About the step_loss == nan

maobenz opened this issue 7 months ago · comments

Hello,
Thanks for your brilliant work!
When I run the code, I find the step loss always equals nan when I use the bdd dataset. After carefully checking the code, I find the last block of the upsample_block' s output will be nan. I just use the fp16 model and follow the pipeline.
Could anyone tell me what is the reason?

Thanks a lot!

Pengxiang Li · Answer 1 · Sun Jan 07 2024 23:41:27 GMT+0800 (China Standard Time)

Could you please provide some more details, such as your specific settings, device information, and so on?

maobenz · Answer 2 · Mon Jan 08 2024 12:44:57 GMT+0800 (China Standard Time)

Thanks a lot!

I tried different resolution of bdd images but all step_loss is nan. I just use one video clip of the bdd and split the videos into some images to be fed into the model. I have tried the GTX3090 and A100.

When I use the fp32 model , the step loss is not nan but fp16'model' s loss is still nan. However, in the last block of upsample_block, query @ key.transpose(-1, -2) is too large to show nan.

My model id is "stabilityai/stable-video-diffusion-img2vid-xt", but when i tried other model is , it also doesn't work.

maobenz · Answer 3 · Mon Jan 08 2024 12:51:55 GMT+0800 (China Standard Time)

My torch version is 1.13.1+cu116, and my diffusers version is 0.25.0. Even if I input the all zeros as input, the loss is also nan.

maobenz · Answer 4 · Mon Jan 08 2024 15:29:27 GMT+0800 (China Standard Time)

OK， i have found the issue, the torch version should be 2.0.1 rather than 1.13.1. When I change the version of pytorch, the problem has been solved.

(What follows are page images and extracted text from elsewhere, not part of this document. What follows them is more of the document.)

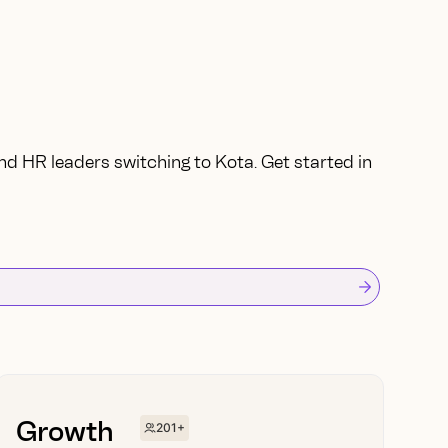
nd HR leaders switching to Kota. Get started in
Growth
201+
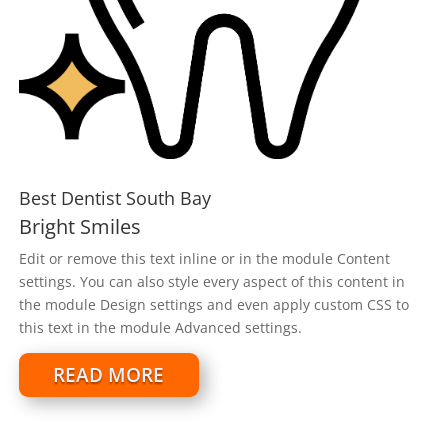
Best Dentist South Bay
Bright Smiles
Edit or remove this text inline or in the module Content
settings. You can also style every aspect of this content in
the module Design settings and even apply custom CSS to
this text in the module Advanced settings.
READ MORE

Pengxiang Li · Answer 5 · Mon Jan 08 2024 17:58:41 GMT+0800 (China Standard Time)

Ah, I see, but in fact, I might not be able to answer why modifications to the PyTorch version would cause this issue.😢

Xi Liu · Answer 6 · Tue Apr 02 2024 09:30:57 GMT+0800 (China Standard Time)

I upgraded the PyTorch to 2.1.2 but still has this problem, I can only train on the bf16. Any solutions?